# [Exercise objective]
The answer must consist of every line in the records below that contains the string "фишку".

[Record extracts]

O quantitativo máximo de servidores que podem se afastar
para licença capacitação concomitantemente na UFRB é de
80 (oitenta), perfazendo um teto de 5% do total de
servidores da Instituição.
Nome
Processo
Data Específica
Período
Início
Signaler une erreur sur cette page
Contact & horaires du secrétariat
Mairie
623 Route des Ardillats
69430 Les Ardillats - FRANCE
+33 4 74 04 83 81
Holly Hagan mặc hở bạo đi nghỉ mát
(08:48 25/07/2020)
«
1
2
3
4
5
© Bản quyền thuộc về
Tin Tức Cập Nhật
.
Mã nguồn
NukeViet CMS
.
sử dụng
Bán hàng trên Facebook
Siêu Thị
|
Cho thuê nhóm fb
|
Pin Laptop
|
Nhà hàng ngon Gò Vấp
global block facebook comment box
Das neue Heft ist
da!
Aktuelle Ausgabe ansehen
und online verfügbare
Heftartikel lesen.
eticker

[/Record extracts]
[Record extracts]

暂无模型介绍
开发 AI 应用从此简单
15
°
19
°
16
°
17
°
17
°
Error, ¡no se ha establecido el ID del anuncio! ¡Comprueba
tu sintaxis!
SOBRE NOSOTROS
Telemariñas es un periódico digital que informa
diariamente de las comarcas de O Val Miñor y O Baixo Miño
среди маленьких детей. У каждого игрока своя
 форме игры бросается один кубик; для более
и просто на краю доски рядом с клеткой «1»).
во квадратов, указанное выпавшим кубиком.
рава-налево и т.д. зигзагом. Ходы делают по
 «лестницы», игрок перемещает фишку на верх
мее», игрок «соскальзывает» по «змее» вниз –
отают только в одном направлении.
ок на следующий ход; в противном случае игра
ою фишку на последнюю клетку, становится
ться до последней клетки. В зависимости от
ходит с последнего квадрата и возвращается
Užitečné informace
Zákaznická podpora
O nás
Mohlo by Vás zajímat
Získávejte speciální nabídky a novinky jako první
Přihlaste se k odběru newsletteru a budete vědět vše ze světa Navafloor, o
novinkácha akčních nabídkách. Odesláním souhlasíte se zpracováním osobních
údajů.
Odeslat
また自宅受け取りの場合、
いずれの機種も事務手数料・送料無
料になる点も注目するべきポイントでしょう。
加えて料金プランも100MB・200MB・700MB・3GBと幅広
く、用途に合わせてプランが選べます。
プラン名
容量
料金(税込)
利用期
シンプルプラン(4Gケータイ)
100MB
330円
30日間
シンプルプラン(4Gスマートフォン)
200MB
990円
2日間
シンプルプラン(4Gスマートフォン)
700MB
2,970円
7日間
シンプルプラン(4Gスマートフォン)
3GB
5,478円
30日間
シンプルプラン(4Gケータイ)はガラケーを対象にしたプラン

[/Record extracts]

# [Your response]
 «лестницы», игрок перемещает фишку на верх
ою фишку на последнюю клетку, становится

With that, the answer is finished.